Hardee was one of more than 60 teachers attending a weeklong workshop to learn more about digital resources that give students direct access to Jefferson’s meticulous records of daily life at Monticello and the University of Virginia. Offered twice this month, the workshops, sponsored by the National Endowment for the Humanities and UVA’s Center for the Liberal Arts, particularly focus on lesser-known aspects of community life, including the lives and living conditions of several hundred slaves kept at both sites.
“The idea is to wrestle with the complexity of Jefferson’s life and the complexity of the communities that existed at Monticello and UVA,” said Lisa Reilly, chair of UVA’s architectural history program and director of the summer workshops.

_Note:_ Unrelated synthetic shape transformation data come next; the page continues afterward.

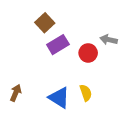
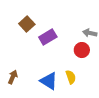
brown square: (45, 23) -> (27, 24), moved
red circle: (88, 53) -> (82, 50), moved

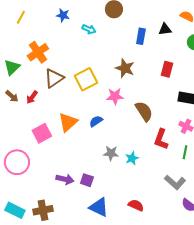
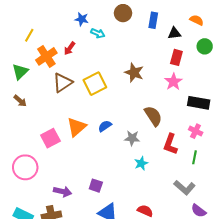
blue star: (63, 15) -> (82, 19), moved
yellow line: (21, 17) -> (29, 35), moved
blue rectangle: (141, 36) -> (153, 20), moved
red rectangle: (167, 69) -> (176, 57), moved
pink star: (115, 96) -> (173, 82), moved, turned -30
red arrow: (32, 97) -> (70, 48), moved
gray star: (111, 153) -> (132, 138), moved
purple arrow: (65, 179) -> (63, 192), moved

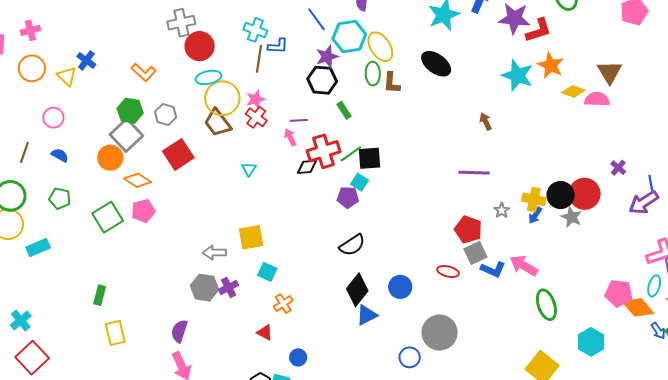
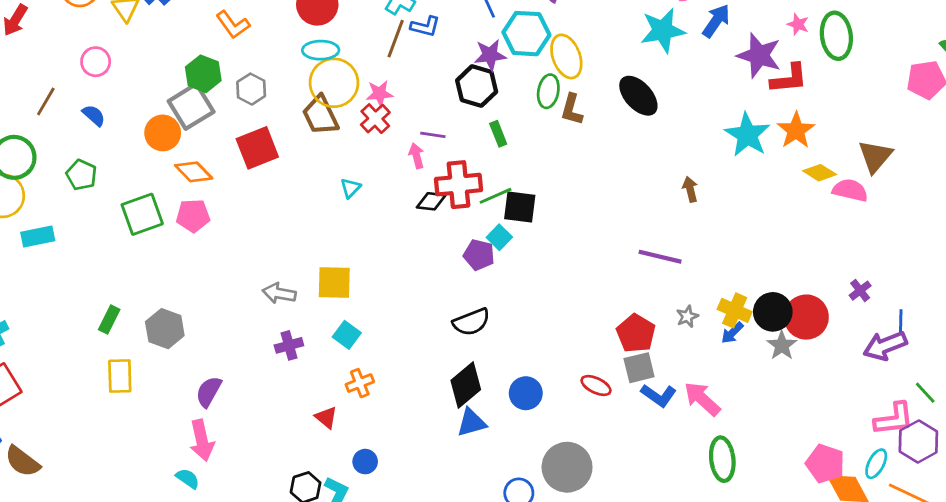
gray hexagon: (204, 288) -> (165, 329), moved

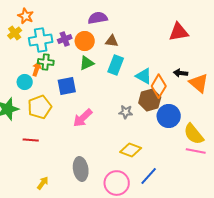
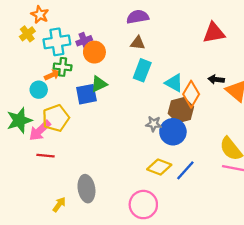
purple semicircle: (98, 18) -> (138, 17), moved
orange circle: (85, 41) -> (94, 52), moved
green triangle: (87, 63) -> (99, 84), moved
orange arrow: (37, 69) -> (52, 75), turned 48
blue circle: (169, 116) -> (173, 132), moved
pink arrow: (83, 118) -> (40, 131), moved
gray ellipse: (81, 169) -> (86, 189), moved
blue line: (149, 176) -> (185, 170), moved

Guided by top Jefferson scholars, historians, architects and archaeologists from UVA and Monticello, teachers toured both sites, attended lectures and discussions, and explored the wide variety of digital tools that could help them bring Jefferson’s time period to life for their students. These include digitized versions of Jefferson’s papers and his Farm Book, which details operations at Monticello and other farms he owned; an oral history of the contemporary African-American community compiled by Monticello senior historian Cinder Stanton; the Digital Archaeological Archive of Comparative Slavery, of which Monticello is a founding partner; UVA’s Jefferson’s University – Early Life project, documenting life at UVA from 1819 to 1870; and a web-based VisualEyes tool developed by UVA assistant professor William Ferster to create historic visualizations weaving together images, maps, charts, video and data.
Each resource benefits from Jefferson’s painstaking recordkeeping, which preserved community life with an exceptional level of detail that affords modern scholars a deeper understanding of early American life. For example, teachers will be able to show how life changed for the enslaved community when Jefferson and other Virginia farmers began cultivating wheat instead of tobacco, or how UVA student life evolved as regulations changed after Jefferson’s death.
“His papers give us a perspective of how people were living that we really cannot get from many other places,” Reilly said. “Now that they are available digitally, teachers can bring them back to their classrooms and students can work with primary sources.”
Digitization makes Jefferson’s documents more accessible for students like those in Hardee’s school, where every student is provided with a laptop thanks to Title I funding supporting schools with a high percentage of low-income students.
Sarah Terrace, who teaches 11th-grade U.S. history in Grand Prairie, Texas, said that her students were typically more engaged and excited if they could see digitized versions of original, handwritten documents, rather than just reading about what the documents said.
“Having access to primary sources is great, because students think it is so cool to see the original documents,” Terrace said.
To help teachers easily access documents when they return to the classroom, Reilly is grouping attendees into teams assigned one of six themes – slavery, architecture, education, gender, landscape and family. Working with Ferster and Charlottesville High School history teacher Matthew Deegan, teams will create a resource guide to share with the group at the end of the week. The guides will also be posted on the Center for Liberal Arts website, which provides a wide range of materials for K-12 teachers.
Reilly hopes that these resources will enable teachers to further explore the complexities of Jefferson’s public life as one of America’s Founding Fathers and his private life at Monticello, and to amplify the voices of lesser-known inhabitants of Jefferson’s world, including women and enslaved African-Americans.
“I am excited to see how we can recover aspects of community life that have not been as visible,” she said.